Schuler Thomas C, Subach Brian R, Branch Charles L, Foley Kevin T, Burkus J Kenneth
Virginia Spine Institute, Reston, Virginia 20190, USA.
J Spinal Disord Tech. 2004 Oct;17(5):372-9. doi: 10.1097/01.bsd.0000109836.59382.47.
Obliteration of end-plate landmarks by interbody fusion has made the traditional measurement of segmental lumbar lordosis nearly impossible. Because the L4-L5 and L5-S1 levels are most likely to be subjected to fusion procedures or arthroplasty and contribute to more than half of normal lumbar lordosis, it is crucial to identify a reproducible and accurate means of measuring segmental lordosis at these levels.
Twelve spinal surgeons measured lordosis at L4-L5 and L5-S1 on 10 separate radiographs using three techniques for L4-L5 and four techniques for L5-S1. With use of identical radiographs, measurements first were made using a manual method and then were repeated with a computer-assisted method. Measurements were analyzed for both intraobserver and interobserver error.
The individual data demonstrated an intraobserver variance of 9.56 and a standard deviation of 3.092 for computerized measurements compared with 7.742 and 2.782 for manual measurements. The interobserver variance was 4.107 with a standard deviation of 2.027 for the computerized group compared with 4.221 and 2.055 for manual measurements. When analyzed as a group to evaluate interobserver error, the pooled data yielded variance of 19.235 for the computerized group and 19.117 for the manual measurements.
Variance calculations identified the Cobb technique and the posterior vertebral body technique as the least variable measurement techniques for the L4-L5 and L5-S1 levels, respectively; however, there was no statistical significance. In direct comparison, the manual and computer-assisted techniques were found to be statistically equivalent with similar degrees of variance. We believe that the anterior vertebral technique, which did not demonstrate a significant difference from other techniques, will prove to be the most reliable method of assessing segmental lumbar lordosis in patients before surgery, after interbody fusion, and after motion-sparing disc arthroplasty.

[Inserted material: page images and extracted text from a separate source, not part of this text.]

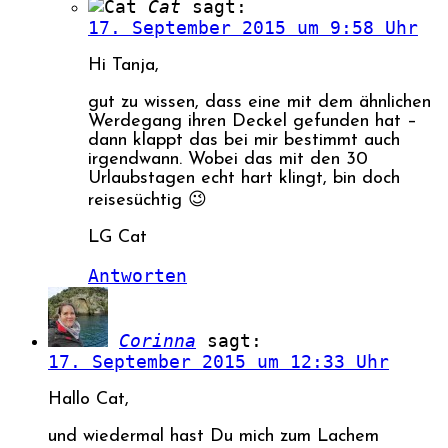
Cat
sagt:
17. September 2015 um 9:58 Uhr
Hi Tanja,
gut zu wissen, dass eine mit dem ähnlichen
Werdegang ihren Deckel gefunden hat –
dann klappt das bei mir bestimmt auch
irgendwann. Wobei das mit den 30
Urlaubstagen echt hart klingt, bin doch
reisesüchtig 😉
LG Cat
Antworten
Corinna
sagt:
17. September 2015 um 12:33 Uhr
Hallo Cat,
und wiedermal hast Du mich zum Lachem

椎间融合导致终板标志消失,使得传统的节段性腰椎前凸测量几乎无法进行。由于L4-L5和L5-S1节段最有可能接受融合手术或关节成形术,且占正常腰椎前凸的一半以上,因此确定一种可重复且准确的方法来测量这些节段的节段性前凸至关重要。
12名脊柱外科医生使用3种L4-L5测量技术和4种L5-S1测量技术,在10张不同的X线片上测量L4-L5和L5-S1的前凸。使用相同的X线片,首先采用手动方法进行测量,然后使用计算机辅助方法重复测量。分析测量结果的观察者内误差和观察者间误差。
个体数据显示,计算机测量的观察者内方差为9.56,标准差为3.092,而手动测量的观察者内方差为7.742,标准差为2.782。计算机测量组的观察者间方差为4.107,标准差为2.027,而手动测量的观察者间方差为4.221,标准差为2.055。将数据作为一个整体进行分析以评估观察者间误差时,计算机测量组的合并方差为19.235,手动测量的合并方差为19.117。
方差计算表明,Cobb技术和椎体后缘技术分别是L4-L5和L5-S1节段测量中变异性最小的技术;然而,差异无统计学意义。直接比较发现,手动和计算机辅助技术在统计学上等效,方差程度相似。我们认为,椎体前缘技术与其他技术相比无显著差异,将被证明是评估患者术前、椎间融合术后和保留运动的椎间盘置换术后节段性腰椎前凸最可靠的方法。